Oder zieht der Herr Bundeskanzler vielleicht an Stelle unserer verantwortlich am Wiederaufbau mitwirkenden Gewerkschaften die Situation der meisten anderen westlichen Länder mit wesentlich mehr Arbeitskämpfen und daraus herkommenden Produktionsausfällen vor? Dann muß er sagen, welches System er vorzieht.
({30})
Natürlich ist es für die Regierung einfacher, allgemeine Appelle an alle zu richten, statt konkret zu sagen, was sie in ihrer Zuständigkeit selber zu tun gedenkt. Sie verspricht jetzt, vor allem zu prüfen und manchmal auch zu helfen, aber sie sagt nicht, wie. Dabei ist jetzt schon der Widerspruch sichtbar zwischen Wort und Tat so, wenn etwa der Wohnungsbau fortgeführt werden soll, aber gleichzeitig die Mittel gekürzt werden, oder wenn in einem bemerkenswert ausführlichen Kapitel - dem ich zustimme - der Nutzen der auswärtigen Kulturpolitik betont wird, obwohl gerade die Regierungsparteien die Mittel hierfür erbarmungslos beschnitten haben.

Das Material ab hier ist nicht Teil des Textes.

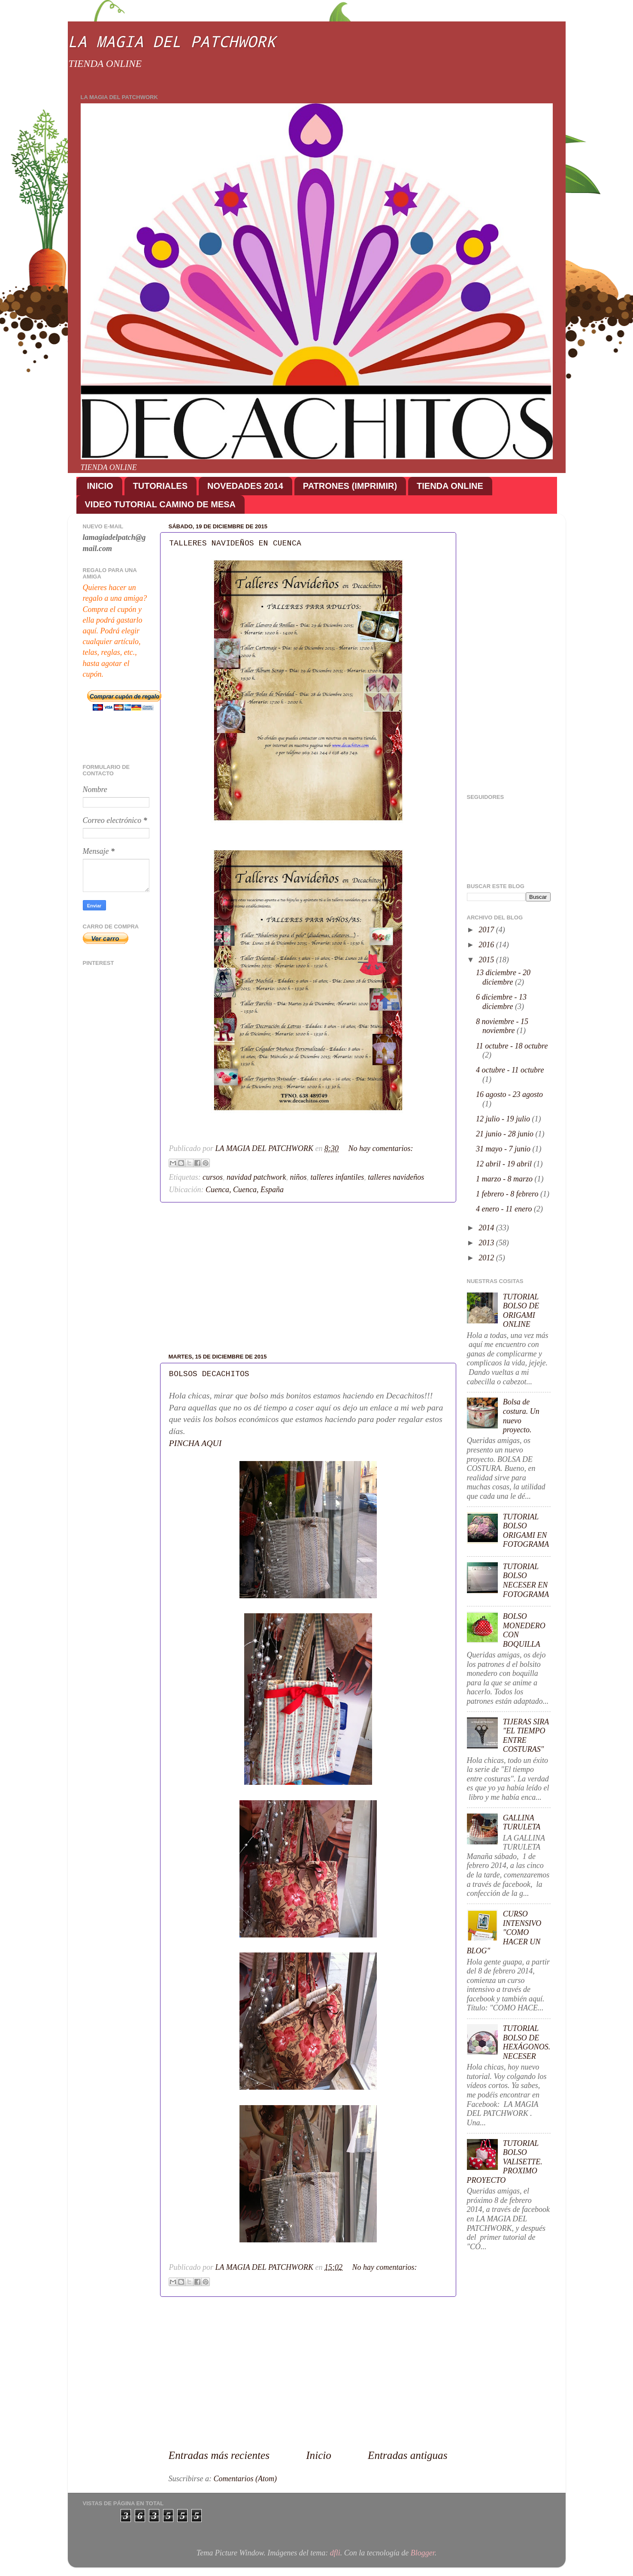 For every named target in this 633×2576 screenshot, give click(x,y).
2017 (487, 929)
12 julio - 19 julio (504, 1119)
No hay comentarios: (380, 1148)
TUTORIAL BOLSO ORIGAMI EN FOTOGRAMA (526, 1530)
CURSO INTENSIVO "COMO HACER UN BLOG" (504, 1932)
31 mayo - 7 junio (504, 1149)
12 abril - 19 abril (505, 1164)
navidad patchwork (256, 1177)
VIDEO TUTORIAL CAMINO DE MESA (160, 504)
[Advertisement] (308, 1278)
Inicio (318, 2455)
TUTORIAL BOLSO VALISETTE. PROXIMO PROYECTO (504, 2161)
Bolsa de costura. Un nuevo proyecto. (521, 1416)
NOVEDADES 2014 (245, 486)
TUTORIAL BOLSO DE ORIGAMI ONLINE (521, 1311)
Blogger (423, 2553)
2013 (487, 1242)
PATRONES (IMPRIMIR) (350, 486)
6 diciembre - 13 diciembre (501, 1002)
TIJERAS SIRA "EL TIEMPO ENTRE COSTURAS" (526, 1735)
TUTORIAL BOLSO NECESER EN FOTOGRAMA (526, 1580)
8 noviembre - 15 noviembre (502, 1026)
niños (298, 1177)
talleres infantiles (337, 1177)
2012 (487, 1257)
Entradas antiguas (407, 2455)
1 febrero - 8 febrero (508, 1194)
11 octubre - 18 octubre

Der Kanzler verlangt - wie auch früher - die Festlegung von Prioritäten, eine Rangfolge der Aufgaben. Das ist richtig. Aber er legt keine fest, obwohl er zwei Jahre Zeit dazu hatte. Die ganze Regierungserklärung liest sich wie der Ausspruch des österreichischen Generalstabschefs im Jahre 1 866 nach dem preußischen Einmarsch: Meine Herren, da muß doch was g'schehen! Er wußte nur nicht, was.
({31})
Aufschlußreich ist, was die Regierung schönfärberisch verschweigt. Zuversicht ist eine gute Sache, aber sie darf nicht in Selbsttäuschung entarten. Hier hat erfreulicherweise der Kollege Barzel heute einiges ergänzt. Nach der Regierungserklärung aber sind u. a. die folgenden Probleme überhaupt nicht vorhanden: die Krise der NATO, die Krise der EWG,
die Verschlechterung der außenpolitischen Position der Bundesrepublik Deutschland, die wachsende Neigung anderer, Probleme vorab zu unserem Nachteil zu entscheiden, deren Regelung zum Frieden für ganz Deutschland gehört, die zweite industrielle Revolution
({32})
- Sie lachen; Sie sind mitten drin! -, die Krise im Kohlenbergbau, das Zurückbleiben von Bildung und Forschung hinter den Erfordernissen unserer Zeit - das hängt nämlich mit der belachten zweiten industriellen Revolution zusammen, falls Sie das noch nicht gemerkt haben sollten -,
({33})
'die unzureichende finanzielle Ausstattung der Gemeinden und deren dadurch entstandene Schuldenlast, das schnellere Sinken der Kaufkraft unserer 'D-Mark in den letzten beiden Jahren als je zuvor und die Verantwortung der Regierung für das von ihr selbst geschaffene finanzielle Chaos.
({34})
Über die meisten dieser Dinge wird so eisern geschwiegen, als gelte immer noch der Spruch zur Wahl: Augen zu - wählt CDU!
({35})
- Ich merke, Ihnen macht es Spaß, daß ich endlich einmal die Aufforderung des Kollegen Barzel so ernsthaft befolge.
({36})
Herr Kollege Barzel hat zu einigen dieser Fragen ein paar nachdenkliche Kapitel beigesteuert, deren Studium man der Exekutive nur empfehlen kann. Hoffentlich werden daraus auch die richtigen Nutzanwendungen gezogen. Mir wäre es lieber gewesen, wir hätten das von der Regierungsbank gehört.
({37})
Aber zu einigen Punkten, Herr Kollege Barzel, z. B. zum Thema der Geldwertstabilität muß ich Ihnen sagen: etwas weniger Selbstgefälligkeit wäre der Lage gerade heute angemessener gewesen.
({38})
- Aber sicher.
Statt dessen haben wir in der Regierungserklärung den seltsamen Satz vom Ende der Nachkriegszeit gehört. Natürlich stellen sich mit dem Abschluß des wirtschaftlichen Wiederaufbaus neue Probleme. Aber die 17 Millionen unserer Landsleute als Geiseln in fremder Hand und das in den Gerichtssälen bloßgelegte Grauen einer schrecklichen Zeit mit allen Verstrickungen in Schuld und Verbrechen, die Sorgen der Opfer des Krieges und der Verfolgung zeugen davon, daß Gewaltherrschaft und zweiter Weltkrieg noch keine völlig abgeschlossenen Kapitel unserer Geschichte sind.
({39})
An ihren Folgen trägt unser deutsches Volk noch heute. Das bleibt wahr, obwohl die Welt, in der wir leben, sich unerhört rasch verändert. Alte Konzepte und Formeln reichen für diese unsere Welt nicht aus.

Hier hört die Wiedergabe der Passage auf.